2006 | It’s tee time at Crystal

October 29, 2006 

Virginia Menstell takes aim at a tennis ball as she plays snow golf at Crystal Mountain. Outdoors enthusiasts are finding new ways to have fun in the snow at local resorts.


Even Tiger Woods would have been impressed with the golf score Kendall Dreher put up in March.

She shot a 21-under 24 on the nine-hole Queens Run course at Crystal Mountain, including a minus-1 on the seventh hole.

Not bad for her first time on a course – a snow golf course, that is.

In snow golf, the greens are white, the balls are yellow and – on this day, at least – the rules are flexible. It’s also one of several new ways to enjoy the slopes these days.

Kendall, a sales manager for a Bellevue title company, along with her husband, Kevin, were the first to tee up at Crystal last season. And both found themselves to be naturals.

The game has only a passing resemblance to golf.

Participants strike tennis balls with a golf club, but must remain on their skis or boards at all times. After each shot, they ski to the ball and line up their next shot.

The pins aren’t in holes, but in the middle of a bull’s-eye. Get the ball in the outer ring to subtract one stroke from your score. Get inside the middle ring to deduct two strokes or the inner ring to drop four strokes. This means a tee shot landing in the inner circle means you get to write a -3 on your scorecard.

Kendall and Kevin shot four and three on the first two holes before Kevin took the lead on the third hole by curling a short putt inside the center ring for a -1. Kendall struggled on the fourth hole, clipping the tip of her ski with her club, then nearly hitting a passing boarder with the ball.

However, Kendall made her move a few holes later with the help of a friend who carved a path to the pin by snowplowing in front of her tee shot.
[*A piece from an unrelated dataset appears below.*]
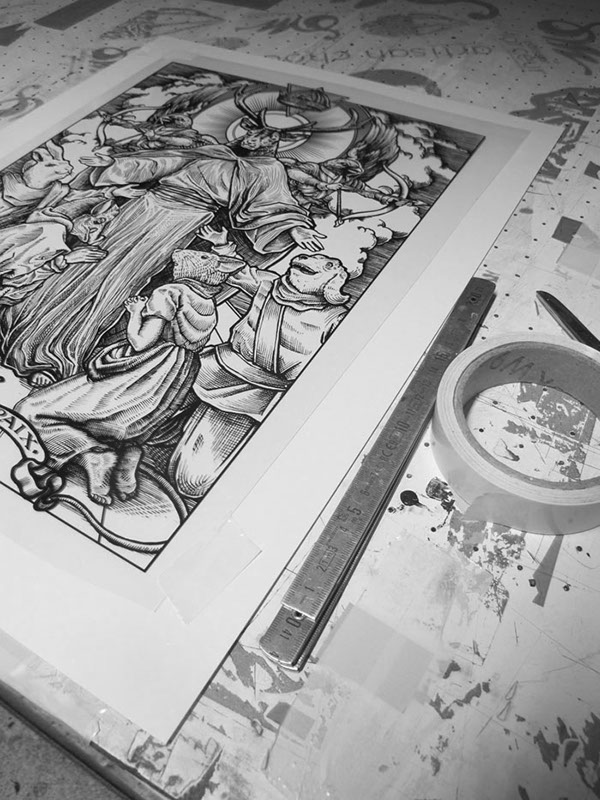 Where is `work surface`? The width and height of the screenshot is (600, 800). work surface is located at coordinates (412, 694), (568, 226), (48, 45), (413, 64).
“There’s no etiquette in snow golf,” said Kevin, manager of Sturtevant’s sporting goods store. He tried the same trick on the next hole but still finished the round a stroke behind his wife.

The snow golf tournament was the idea of former U.S. Ski Team member Tracy Gibbons, Sturtevant’s general manager, as a promotion for the company. It was successful enough that another group held a snow golf tournament as a fundraiser a few weeks later.

Sturtevant’s is planning another tournament for this season, but a date has not been set. Other variations of the game can be found all over the world. Canada will hold national championships next year. Check out snowgolf.ca for details.

“The best thing about snow golf?” Kevin said. “If you get frustrated, you can just throw your club in the woods and go skiing.”

Craig Hill: 253-597-8497



Skiing and boarding will likely always be the primary mode of transportation on the slopes, but there are other ways to enjoy your favorite runs. Here are some activities worth sampling, but check with your local ski hill to make sure these devices are allowed on their slopes.


These are boogie boards for the slopes. Lie on these triangle sledlike mattress devices with grooved bottoms and runners that allow you to steer. Hoodoo Mountain Resort in Oregon offers rentals.


These bikes have skis instead of wheels, and you turn using small skis on your feet instead of the handlebars. Hoodoo rents ski bikes.


Snow skates are basically skateboards designed for the snow. There is no binding, and some mountains don’t allow these devices outside the terrain park. Northwest Snowboards in University Place sells snow skates for $165.


Ski boards are twin-tip skis that are only about 21/2 feet long. Instructors have discovered recently that practicing on these short skis make you better on the real thing. Sturtevants sells the K2 Fatty ski boards for $200. The White Pass Sports Hut in Packwood rents them for $13 per day.


Most sit skiers don’t have a choice. They use sit skis because their legs are paralyzed or have been amputated. If it looks like they are having as much fun as you, it’s because they are. At Whistler you can try this method of skiing for $175 (Canadian) per day.